L’Arabie saoudite et le Vatican n’ont pas de relations diplomatiques. Mais le roi Abdallah a également rencontré le cardinal secrétaire d’Etat Tarcisio Bertone et son secrétaire pour les relations avec les Etats, Mgr Mamberti. Et le Saint-Siège a publié un communiqué, ce qui est exceptionnel :
« La rencontre a donné l’opportunité de considérer les questions qui tiennent à cœur aux deux parties. En particulier, a été réitéré l’engagement en faveur du dialogue interculturel et interreligieux, visant à la cohabitation pacifique et fructueuse entre les hommes et les peuples, ainsi que l’importance de la collaboration entre chrétiens, musulmans et juifs, pour la promotion de la paix, de la justice et des valeurs spirituelles et morales, spécialement pour soutenir la famille ».
« Les autorités du Vatican ont exprimé leurs vœux pour la prospérité de tous les habitants du pays, et mention a été faite de la présence positive et industrieuse de chrétiens. »

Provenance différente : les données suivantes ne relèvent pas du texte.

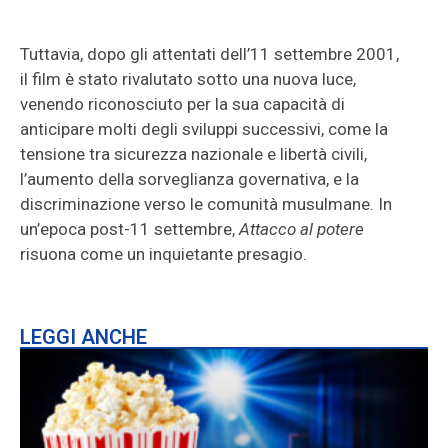
Tuttavia, dopo gli attentati dell’11 settembre 2001,
il film è stato rivalutato sotto una nuova luce,
venendo riconosciuto per la sua capacità di
anticipare molti degli sviluppi successivi, come la
tensione tra sicurezza nazionale e libertà civili,
l’aumento della sorveglianza governativa, e la
discriminazione verso le comunità musulmane. In
un’epoca post-11 settembre,
Attacco al potere
risuona come un inquietante presagio.
LEGGI ANCHE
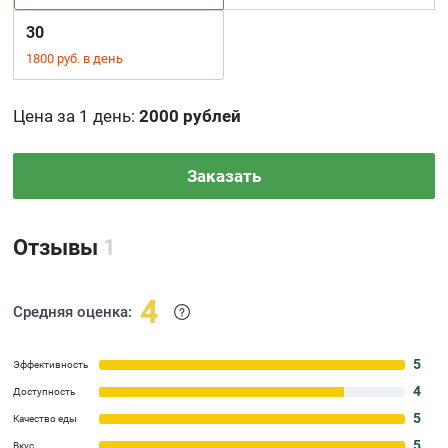
30
1800 руб. в день
Цена за 1 день
:
2000 рублей
Заказать
Отзывы
1
4
Средняя оценка:
5
Эффективность
4
Доступность
5
Качество еды
5
Вкус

« Enfin, il y a eu un échange de vues sur la situation au Proche Orient, et sur la nécessité de trouver une solution juste aux conflits qui affectent la région, spécialement celui entre Israéliens et Palestiniens. »
On remarque la mention du soutien à la famille, qui fait allusion aux conférences internationales où le Saint-Siège se retrouve avec les pays musulmans contre les tenants de la culture de mort.
On remarque aussi la mention de la présence positive et industrieuse de chrétiens en Arabie saoudite, avec cette formulation impersonnelle, « mention a été faite », ou « on a fait mention », qui implique que « les autorités du Vatican » en ont parlé, et que le roi d’Arabie a au moins écouté sans contester.
Cela est peut-être le plus « historique », dans la mesure où le royaume saoudien est tout entier considéré comme une mosquée, où il ne peut donc pas y avoir officiellement de chrétiens (c’est pourquoi ils n’ont strictement aucun droit).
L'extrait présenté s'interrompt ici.